> **REQUIRED ACTION**
The whole listing below, with no pictures, is to be repeated as it stands.

> **GIVEN RECORDS**
..............................
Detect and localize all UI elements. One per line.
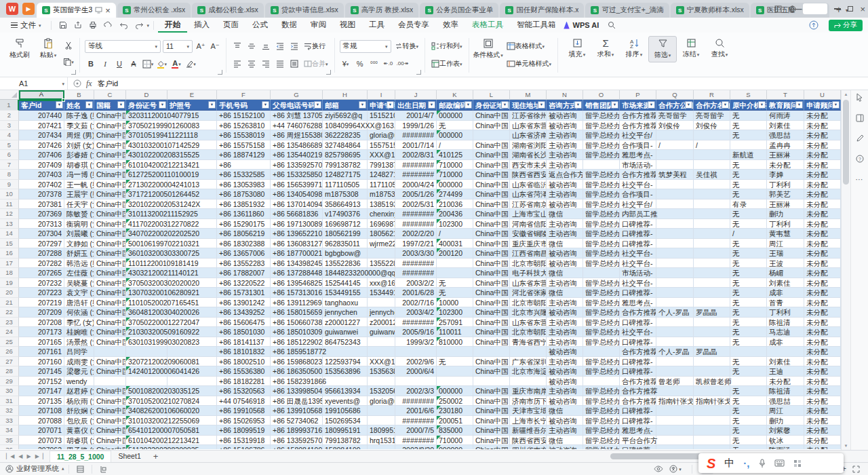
cell[interactable]: 周江 — [767, 406, 804, 416]
cell[interactable]: 留学总经办 — [583, 150, 620, 160]
cell[interactable]: +86 13439252 — [217, 307, 271, 318]
cell[interactable]: China中国 — [94, 130, 126, 140]
cell[interactable]: 180562199 — [323, 229, 368, 239]
cell[interactable]: 北京市兴隆 — [510, 307, 547, 318]
cell[interactable]: 无 — [730, 298, 767, 308]
menu-item-工具[interactable]: 工具 — [362, 18, 391, 33]
cell[interactable]: 未分配 — [804, 200, 841, 210]
cell[interactable] — [368, 406, 395, 416]
cell[interactable]: 207381 — [19, 200, 64, 210]
cell[interactable]: 口碑推荐- — [620, 337, 656, 347]
cell[interactable]: xxx@163.c — [368, 278, 395, 288]
fill-button[interactable]: 填充▾ — [563, 36, 591, 61]
cell[interactable]: 雅思考点- — [620, 150, 656, 160]
cell[interactable]: 马志迪 — [767, 327, 804, 337]
cell[interactable] — [656, 357, 694, 367]
cell[interactable]: +86 1343982452 — [271, 259, 323, 269]
column-header-cell[interactable]: 身份证号▾ — [126, 100, 167, 111]
cell[interactable]: 130703200106280921 — [126, 288, 167, 298]
cell[interactable]: 任天宇 (女) — [64, 200, 94, 210]
cell[interactable]: +86 56681836 — [271, 209, 323, 219]
cell[interactable]: 合作方推荐 — [620, 386, 656, 396]
cell[interactable]: 亮哥留学 — [656, 111, 694, 121]
cell[interactable]: 指南针张戈 — [694, 396, 730, 406]
cell[interactable]: ######## — [395, 416, 437, 426]
sort-button[interactable]: AZ 排序▾ — [620, 36, 648, 61]
align-right-icon[interactable] — [260, 58, 272, 70]
cell[interactable]: 630103199903020823 — [126, 337, 167, 347]
cell[interactable] — [694, 366, 730, 377]
cell[interactable]: China中国 — [473, 318, 510, 328]
undo-icon[interactable] — [119, 22, 128, 29]
cell[interactable]: 市场活动- — [620, 268, 656, 278]
cell[interactable]: 207135 — [19, 396, 64, 406]
cell[interactable]: 207282 — [19, 259, 64, 269]
cell[interactable]: 835000 — [437, 425, 473, 436]
cell[interactable]: +86 13220522 — [217, 278, 271, 288]
name-box[interactable]: A1 ▾ — [0, 77, 68, 90]
column-header-cell[interactable]: 原中介机构▾ — [730, 100, 767, 111]
cell[interactable]: 未分配 — [804, 288, 841, 298]
cell[interactable]: 207421 — [19, 121, 64, 131]
cell[interactable] — [694, 357, 730, 367]
cell[interactable] — [694, 445, 730, 449]
cell[interactable]: +86 18141137 — [217, 337, 271, 347]
cell[interactable]: China中国 — [94, 150, 126, 160]
cell[interactable] — [368, 268, 395, 278]
cell[interactable]: 2001/4/7 — [395, 111, 437, 121]
cell[interactable]: +86 1580156591 — [271, 307, 323, 318]
column-header-cell[interactable]: 合作方公司▾ — [656, 100, 694, 111]
cell[interactable]: China中国 — [94, 357, 126, 367]
cell[interactable] — [694, 425, 730, 436]
cell[interactable] — [583, 160, 620, 170]
filter-button[interactable]: ▾ — [262, 101, 269, 109]
cell[interactable]: 320721200209060081 — [126, 357, 167, 367]
filter-button[interactable]: ▾ — [465, 101, 472, 109]
cell[interactable] — [167, 239, 217, 249]
row-header[interactable]: 5 — [0, 140, 19, 151]
cell[interactable] — [694, 327, 730, 337]
cell[interactable]: +86 15320563 — [217, 386, 271, 396]
cell[interactable]: 留学总经办 — [583, 327, 620, 337]
cell[interactable]: 2001/6/6 — [395, 406, 437, 416]
format-painter-button[interactable]: 格式刷 — [5, 36, 34, 62]
cell[interactable]: China中国 — [94, 200, 126, 210]
column-header-cell[interactable]: 申请专用邮箱▾ — [368, 100, 395, 111]
cell[interactable]: 河南省信阳 — [510, 219, 547, 229]
cell[interactable] — [656, 150, 694, 160]
cell[interactable]: 新疆维吾尔 — [510, 425, 547, 436]
cell[interactable] — [167, 180, 217, 190]
cell[interactable]: 未分配 — [804, 189, 841, 200]
column-header-cell[interactable]: 邮箱▾ — [323, 100, 368, 111]
cell[interactable]: China中国 — [473, 298, 510, 308]
cell[interactable]: 陈祖清 — [767, 386, 804, 396]
add-sheet-button[interactable]: + — [153, 451, 159, 461]
cell[interactable]: +86 1370140948 — [271, 200, 323, 210]
cell[interactable]: 舒妍玉 (女) — [64, 248, 94, 259]
cell[interactable] — [583, 347, 620, 357]
cell[interactable]: 汤景然 (女) — [64, 337, 94, 347]
cell[interactable] — [167, 327, 217, 337]
cell[interactable]: 207161 — [19, 347, 64, 357]
cell[interactable]: +86 1391129694 — [271, 298, 323, 308]
cell[interactable]: 留学总经办 — [583, 200, 620, 210]
cell[interactable]: 被动咨询 — [547, 307, 583, 318]
cell[interactable] — [94, 347, 126, 357]
cell[interactable]: 被动咨询 — [547, 248, 583, 259]
cell[interactable]: +86 18099519 — [217, 425, 271, 436]
cell[interactable]: 留学总经办 — [583, 121, 620, 131]
cell[interactable]: 合作项目- — [620, 140, 656, 151]
cell[interactable]: 口碑推荐- — [620, 318, 656, 328]
document-tab[interactable]: S可过_支付宝+_滴滴 — [585, 3, 669, 18]
cell[interactable]: 117110505 — [323, 180, 368, 190]
cell[interactable] — [437, 259, 473, 269]
cell[interactable]: 430102200208315525 — [126, 150, 167, 160]
cell[interactable] — [368, 121, 395, 131]
cell[interactable]: 山东省东营 — [510, 278, 547, 288]
cell[interactable]: China中国 — [473, 200, 510, 210]
menu-item-表格工具[interactable]: 表格工具 — [465, 18, 510, 33]
row-header[interactable]: 19 — [0, 278, 19, 288]
cell[interactable] — [656, 386, 694, 396]
cell[interactable]: m1875308 — [368, 189, 395, 200]
cell[interactable]: 151521001 — [368, 111, 395, 121]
..............................
> **SOLUTION**
Detect and localize all UI elements. One per line.
cell[interactable]: 周江 — [767, 406, 804, 416]
cell[interactable]: 留学总经办 — [583, 150, 620, 160]
cell[interactable]: +86 13439252 — [217, 307, 271, 318]
cell[interactable]: China中国 — [94, 130, 126, 140]
cell[interactable]: 180562199 — [323, 229, 368, 239]
cell[interactable]: 北京市兴隆 — [510, 307, 547, 318]
cell[interactable]: 无 — [730, 298, 767, 308]
menu-item-工具[interactable]: 工具 — [362, 18, 391, 33]
cell[interactable]: 未分配 — [804, 200, 841, 210]
cell[interactable] — [368, 406, 395, 416]
cell[interactable]: 207381 — [19, 200, 64, 210]
cell[interactable]: 口碑推荐- — [620, 337, 656, 347]
cell[interactable]: xxx@163.c — [368, 278, 395, 288]
fill-button[interactable]: 填充▾ — [563, 36, 591, 61]
cell[interactable]: 雅思考点- — [620, 150, 656, 160]
cell[interactable]: 马志迪 — [767, 327, 804, 337]
cell[interactable] — [656, 357, 694, 367]
cell[interactable]: +86 1343982452 — [271, 259, 323, 269]
column-header-cell[interactable]: 身份证号▾ — [126, 100, 167, 111]
cell[interactable]: 130703200106280921 — [126, 288, 167, 298]
cell[interactable]: 任天宇 (女) — [64, 200, 94, 210]
cell[interactable]: +86 56681836 — [271, 209, 323, 219]
cell[interactable]: 合作方推荐 — [620, 386, 656, 396]
cell[interactable]: 亮哥留学 — [656, 111, 694, 121]
cell[interactable]: 指南针张戈 — [694, 396, 730, 406]
cell[interactable]: ######## — [395, 416, 437, 426]
sort-button[interactable]: AZ 排序▾ — [620, 36, 648, 61]
align-right-icon[interactable] — [260, 58, 272, 70]
cell[interactable]: 630103199903020823 — [126, 337, 167, 347]
cell[interactable] — [694, 366, 730, 377]
cell[interactable]: China中国 — [473, 318, 510, 328]
undo-icon[interactable] — [119, 22, 128, 29]
cell[interactable]: 市场活动- — [620, 268, 656, 278]
cell[interactable]: 207135 — [19, 396, 64, 406]
cell[interactable]: 207282 — [19, 259, 64, 269]
cell[interactable]: 835000 — [437, 425, 473, 436]
cell[interactable]: +86 13220522 — [217, 278, 271, 288]
name-box[interactable]: A1 ▾ — [0, 77, 68, 90]
column-header-cell[interactable]: 原中介机构▾ — [730, 100, 767, 111]
cell[interactable]: 未分配 — [804, 288, 841, 298]
cell[interactable]: 207421 — [19, 121, 64, 131]
cell[interactable] — [694, 357, 730, 367]
cell[interactable] — [694, 445, 730, 449]
cell[interactable]: +86 18141137 — [217, 337, 271, 347]
cell[interactable]: China中国 — [94, 150, 126, 160]
cell[interactable] — [368, 268, 395, 278]
cell[interactable]: 2001/4/7 — [395, 111, 437, 121]
cell[interactable]: +86 1580156591 — [271, 307, 323, 318]
column-header-cell[interactable]: 合作方公司▾ — [656, 100, 694, 111]
cell[interactable]: China中国 — [94, 357, 126, 367]
cell[interactable] — [694, 425, 730, 436]
cell[interactable] — [583, 160, 620, 170]
filter-button[interactable]: ▾ — [262, 101, 269, 109]
cell[interactable]: 320721200209060081 — [126, 357, 167, 367]
filter-button[interactable]: ▾ — [465, 101, 472, 109]
cell[interactable] — [167, 239, 217, 249]
row-header[interactable]: 5 — [0, 140, 19, 151]
cell[interactable] — [694, 327, 730, 337]
cell[interactable]: +86 15320563 — [217, 386, 271, 396]
cell[interactable]: 留学总经办 — [583, 327, 620, 337]
cell[interactable]: 2001/6/6 — [395, 406, 437, 416]
format-painter-button[interactable]: 格式刷 — [5, 36, 34, 62]
cell[interactable]: China中国 — [94, 200, 126, 210]
column-header-cell[interactable]: 申请专用邮箱▾ — [368, 100, 395, 111]
cell[interactable]: 河南省信阳 — [510, 219, 547, 229]
cell[interactable] — [656, 150, 694, 160]
cell[interactable]: 新疆维吾尔 — [510, 425, 547, 436]
cell[interactable] — [167, 180, 217, 190]
cell[interactable]: 未分配 — [804, 189, 841, 200]
column-header-cell[interactable]: 邮箱▾ — [323, 100, 368, 111]
cell[interactable]: China中国 — [473, 298, 510, 308]
cell[interactable]: 陈祖清 — [767, 386, 804, 396]
add-sheet-button[interactable]: + — [153, 451, 159, 461]
cell[interactable]: +86 1370140948 — [271, 200, 323, 210]
cell[interactable]: 舒妍玉 (女) — [64, 248, 94, 259]
cell[interactable] — [583, 347, 620, 357]
cell[interactable]: 汤景然 (女) — [64, 337, 94, 347]
cell[interactable] — [167, 327, 217, 337]
cell[interactable]: 207161 — [19, 347, 64, 357]
cell[interactable]: +86 1391129694 — [271, 298, 323, 308]
cell[interactable]: 留学总经办 — [583, 200, 620, 210]
cell[interactable]: 被动咨询 — [547, 307, 583, 318]
cell[interactable] — [94, 347, 126, 357]
cell[interactable]: 被动咨询 — [547, 248, 583, 259]
cell[interactable]: +86 18099519 — [217, 425, 271, 436]
cell[interactable]: 留学总经办 — [583, 121, 620, 131]
cell[interactable]: 合作项目- — [620, 140, 656, 151]
cell[interactable]: 口碑推荐- — [620, 318, 656, 328]
document-tab[interactable]: S可过_支付宝+_滴滴 — [585, 3, 669, 18]
cell[interactable]: 117110505 — [323, 180, 368, 190]
cell[interactable] — [437, 259, 473, 269]
cell[interactable]: 430102200208315525 — [126, 150, 167, 160]
cell[interactable] — [368, 121, 395, 131]
cell[interactable]: 山东省东营 — [510, 278, 547, 288]
cell[interactable]: China中国 — [473, 200, 510, 210]
menu-item-表格工具[interactable]: 表格工具 — [465, 18, 510, 33]
row-header[interactable]: 19 — [0, 278, 19, 288]
cell[interactable] — [656, 386, 694, 396]
cell[interactable]: m1875308 — [368, 189, 395, 200]
cell[interactable]: 151521001 — [368, 111, 395, 121]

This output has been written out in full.